It really is close to impossible for someone from Europe or North America to fathom what life is like in Liberia. If you are poor in the West, you most likely have food stamps, health care and assistance in finding shelter. If you are poor in Africa, you suffer from some of the absolute worst poverty in the world.
In statistics reported by the World Bank, in 2009, 89.6% of Liberia’s population lives on less than $3.10 per day. And remember, if that is an average, a lot of people live on less than that. If you think about living on this kind of income, one of the things you most likely will not have is electricity. Imagine what is eliminated from your life without electricity! No television, no computer, no refrigerator, no stove, no washing machine, no dishwasher, no iron, no kitchen gadgets, and the list goes on and on. With this income, you also would not have a car. There are motorcycle taxis available, but not everyone can afford that luxury.
Every daily task takes so much time to complete in Liberia. Clothes are washed by hand. Meals take hours to prepare. Water needs to be gathered from the well, possibly in your yard or more likely at a community location. Charcoal or firewood needs to be purchased. And, you must walk everywhere for everything you need.
Yes, let me repeat, it is hard to imagine what life is like in Liberia.

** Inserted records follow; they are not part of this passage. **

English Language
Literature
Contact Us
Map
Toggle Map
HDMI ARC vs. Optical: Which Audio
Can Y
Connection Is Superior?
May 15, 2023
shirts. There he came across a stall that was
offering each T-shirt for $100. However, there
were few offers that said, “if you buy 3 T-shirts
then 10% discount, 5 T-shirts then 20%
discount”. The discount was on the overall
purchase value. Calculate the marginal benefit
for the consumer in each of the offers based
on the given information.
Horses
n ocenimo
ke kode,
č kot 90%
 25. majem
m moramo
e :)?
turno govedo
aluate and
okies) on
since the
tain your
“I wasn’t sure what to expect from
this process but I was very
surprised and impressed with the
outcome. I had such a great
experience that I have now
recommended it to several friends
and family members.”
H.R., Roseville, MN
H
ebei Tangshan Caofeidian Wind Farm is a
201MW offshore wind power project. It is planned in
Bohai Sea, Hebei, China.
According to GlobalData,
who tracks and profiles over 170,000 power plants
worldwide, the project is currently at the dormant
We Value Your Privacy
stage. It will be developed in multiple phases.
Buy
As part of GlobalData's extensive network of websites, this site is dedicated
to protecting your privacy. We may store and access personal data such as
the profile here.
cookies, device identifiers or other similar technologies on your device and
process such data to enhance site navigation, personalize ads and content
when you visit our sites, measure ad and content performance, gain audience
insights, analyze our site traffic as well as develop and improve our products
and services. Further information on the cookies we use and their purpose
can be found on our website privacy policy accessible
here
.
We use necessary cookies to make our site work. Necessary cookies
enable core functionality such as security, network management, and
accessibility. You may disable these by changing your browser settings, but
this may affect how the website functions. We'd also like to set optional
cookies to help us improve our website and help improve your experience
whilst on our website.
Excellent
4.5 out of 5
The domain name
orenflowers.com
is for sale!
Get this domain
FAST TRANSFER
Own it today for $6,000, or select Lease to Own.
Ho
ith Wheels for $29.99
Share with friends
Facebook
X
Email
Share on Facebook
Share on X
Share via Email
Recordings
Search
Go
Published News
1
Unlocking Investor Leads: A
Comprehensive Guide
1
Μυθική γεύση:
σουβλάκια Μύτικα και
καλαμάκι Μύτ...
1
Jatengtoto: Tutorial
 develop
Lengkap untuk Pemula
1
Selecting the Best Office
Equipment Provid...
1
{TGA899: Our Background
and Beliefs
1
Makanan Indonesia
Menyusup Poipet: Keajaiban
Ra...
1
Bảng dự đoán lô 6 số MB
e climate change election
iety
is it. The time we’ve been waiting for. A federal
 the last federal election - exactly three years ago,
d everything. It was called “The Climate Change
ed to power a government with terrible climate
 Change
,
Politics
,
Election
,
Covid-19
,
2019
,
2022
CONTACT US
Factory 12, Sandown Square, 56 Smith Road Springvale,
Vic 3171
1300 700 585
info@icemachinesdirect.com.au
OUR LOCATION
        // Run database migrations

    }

I slept a lot during my Peace Corps days in Liberia back in 1988 and 89. The sun went down around 7:30 in the evening and rose about the same hour in the morning. Candle lights and kerosene lanterns didn’t work for me. They just lulled me to sleep. So, I went to bed with the sun. I’d like to say I also arose with the sun, but that didn’t happen. For reasons I never understood, my neighbors arose closer to five o’clock in the morning. And since that was the “normal” time to get up, nobody thought about being quiet for the nearby neighbor who didn’t think it was a normal time. To this day, I still believe everyone should be in bed at five in the morning.
When I returned to Liberia for a mural project sponsored by the U.S. Embassy in 2016, there was one new development in rural Liberia that would have rocked my Peace Corps experience. Solar powered lamps had been introduced to even the most rural villages in the country. Bright, wonderful, cheap, rechargeable, solar-powered lamps! It would have changed my Peace Corps experience. I wouldn’t have been nearly as rested.
It is with great joy that I discovered Dr. LeRoy Boikai and the Village Improvement Project. I am so thrilled that I can be a part of a program that helps improve the life of people in rural Liberia. My Peace Corps days gave me a small taste of what their daily life is like, but it was only two years. It wasn’t a lifetime facing poverty without much hope.
Village Improvement Project offers hope in several ways that are important to me. I know first-hand the importance of solar lamps which they have supplied. Their project to improve cookstoves would help every person who cooks across the countryside. These stoves are meant to reduce cooking smoke. And since cookstoves are frequently used inside the home, breathing that continual smoke is a health risk faced daily. Finally, I am thrilled that V.I.P. wants to get my tales from Once Upon West Africa into the hands of young readers across the country. Not only will it help preserve a cultural treasure, but it will encourage reading. And, we all know that reading is a skill that everyone needs if they are ever going to escape poverty.